How to run generator code in parallel?

2019-06-25 00:16发布

问题:

I have code like this:

def generator():
    while True:
        # do slow calculation
        yield x

I would like to move the slow calculation to separate process(es).

I'm working in python 3.6 so I have concurrent.futures.ProcessPoolExecutor. It's just not obvious how to concurrent-ize a generator using that.

The differences from a regular concurrent scenario using map is that there is nothing to map here (the generator runs forever), and we don't want all the results at once, we want to queue them up and wait until the queue is not full before calculating more results.

I don't have to use concurrent, multiprocessing is fine also. It's a similar problem, it's not obvious how to use that inside a generator.
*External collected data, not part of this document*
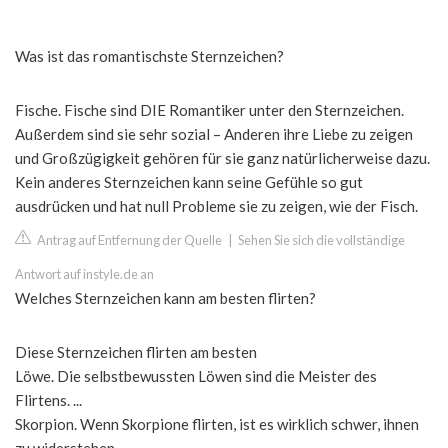
Was ist das romantischste Sternzeichen?
Fische. Fische sind DIE Romantiker unter den Sternzeichen.
Außerdem sind sie sehr sozial – Anderen ihre Liebe zu zeigen
und Großzügigkeit gehören für sie ganz natürlicherweise dazu.
Kein anderes Sternzeichen kann seine Gefühle so gut
ausdrücken und hat null Probleme sie zu zeigen, wie der Fisch.
Antrag auf Entfernung der Quelle
|
Sehen Sie sich die vollständige
Antwort auf instyle.de an
Welches Sternzeichen kann am besten flirten?
Diese Sternzeichen flirten am besten
Löwe. Die selbstbewussten Löwen sind die Meister des
Flirtens. ...
Skorpion. Wenn Skorpione flirten, ist es wirklich schwer, ihnen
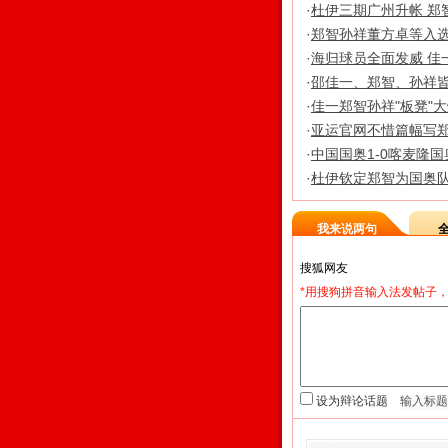
·
杜伊三期广州升帐 郑
·
郑智孙祥董方卓等入选
·
海归球员全面发威 佳
·
邵佳一、郑智、孙祥皆
·
佳一郑智孙祥"板凳"
·
亚运官网不惜篇幅写郑
·
中国国奥1-0喀麦隆国
·
杜伊钦定郑智为国奥队
我来说两句
*用搜狗拼音输入法发帖子，
设为辩论话题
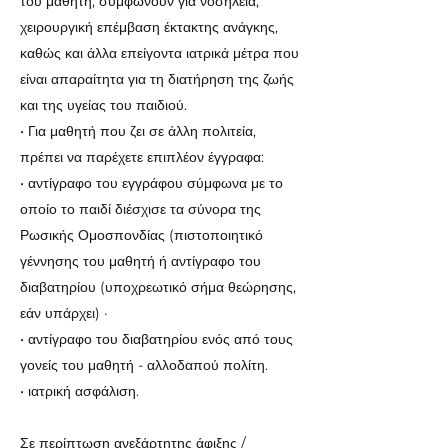
του μαθητή, συμφωνούν για νοσηλεία,
χειρουργική επέμβαση έκτακτης ανάγκης,
καθώς και άλλα επείγοντα ιατρικά μέτρα που
είναι απαραίτητα για τη διατήρηση της ζωής
και της υγείας του παιδιού.
• Για μαθητή που ζει σε άλλη πολιτεία,
πρέπει να παρέχετε επιπλέον έγγραφα:
• αντίγραφο του εγγράφου σύμφωνα με το
οποίο το παιδί διέσχισε τα σύνορα της
Ρωσικής Ομοσπονδίας (πιστοποιητικό
γέννησης του μαθητή ή αντίγραφο του
διαβατηρίου (υποχρεωτικό σήμα θεώρησης,
εάν υπάρχει) ·
• αντίγραφο του διαβατηρίου ενός από τους
γονείς του μαθητή - αλλοδαπού πολίτη.
• ιατρική ασφάλιση.
Σε περίπτωση ανεξάρτητης άφιξης /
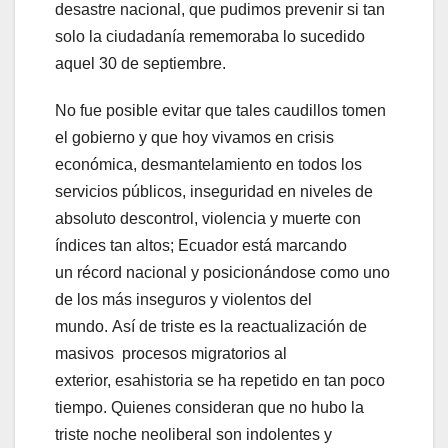
desastre nacional, que pudimos prevenir si tan
solo la ciudadanía rememoraba lo sucedido
aquel 30 de septiembre.
No fue posible evitar que tales caudillos tomen
el gobierno y que hoy vivamos en crisis
económica, desmantelamiento en todos los
servicios públicos, inseguridad en niveles de
absoluto descontrol, violencia y muerte con
índices tan altos; Ecuador está marcando
un récord nacional y posicionándose como uno
de los más inseguros y violentos del
mundo. Así de triste es la reactualización de
masivos procesos migratorios al
exterior, esahistoria se ha repetido en tan poco
tiempo. Quienes consideran que no hubo la
triste noche neoliberal son indolentes y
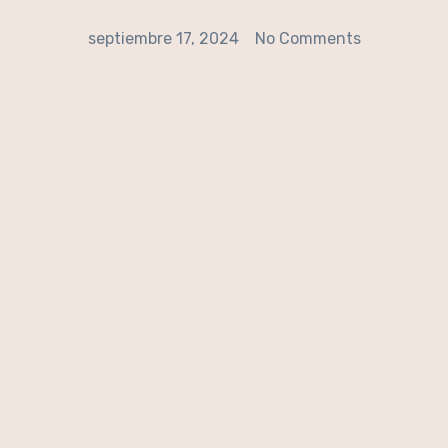
septiembre 17, 2024
No Comments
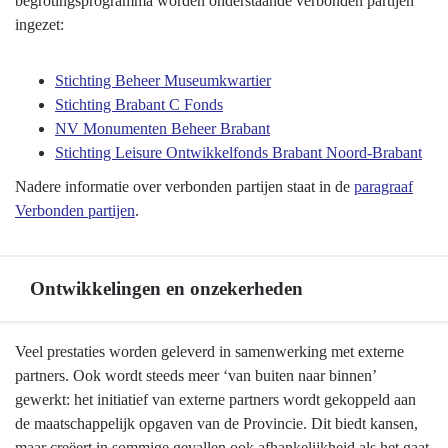
begrotingsprogramma worden onderstaande verbonden partijen
en
navigatie
ingezet:
uitvoeringsagenda's
-
Programma
Stichting Beheer Museumkwartier
10
Stichting Brabant C Fonds
Vrijetijd,
NV Monumenten Beheer Brabant
Cultuur,
Stichting Leisure Ontwikkelfonds Brabant Noord-Brabant
Sport
Nadere informatie over verbonden partijen staat in de
paragraaf
en
Verbonden partijen
.
Erfgoed
-
Verbonden
Ontwikkelingen en onzekerheden
partijen
Terug
Veel prestaties worden geleverd in samenwerking met externe
naar
partners. Ook wordt steeds meer ‘van buiten naar binnen’
navigatie
gewerkt: het initiatief van externe partners wordt gekoppeld aan
-
de maatschappelijk opgaven van de Provincie. Dit biedt kansen,
Programma
maar creëert in sommige gevallen ook afhankelijkheid als het gaat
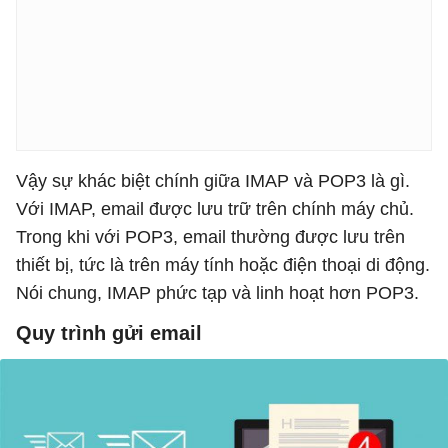
Vậy sự khác biệt chính giữa IMAP và POP3 là gì.
Với IMAP, email được lưu trữ trên chính máy chủ.
Trong khi với POP3, email thường được lưu trên
thiết bị, tức là trên máy tính hoặc điện thoại di động.
Nói chung, IMAP phức tạp và linh hoạt hơn POP3.
Quy trình gửi email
Slight twist: each value returned by the generator is a large numpy array (10 megabytes or so). How do I transfer that without pickling and unpickling? I've seen the docs for multiprocessing.Array but it's not totally obvious how to transfer a numpy array using that.

回答1:

In this type of situation I usually use the joblib library. It is a parallel computation framework based on multiprocessing. It supports memmapping precisely for the cases where you have to handle large numpy arrays. I believe it is worth checking for you.

Maybe joblib's documentation is not explicit enough on this point, showing only examples with for loops, since you want to use a generator I should point out that it indeed works with generators. An example that would achieve what you want is the following:

from joblib import Parallel, delayed
def my_long_running_job(x):
    # do something with x
# you can customize the number of jobs
Parallel(n_jobs=4)(delayed(my_long_running_job)(x) for x in generator())

Edit: I don't know what kind of processing you want to do, but if it releases the GIL you could also consider using threads. This way you won't have the problem of having to transfer large numpy arrays between processes, and still beneficiate from true parallelism.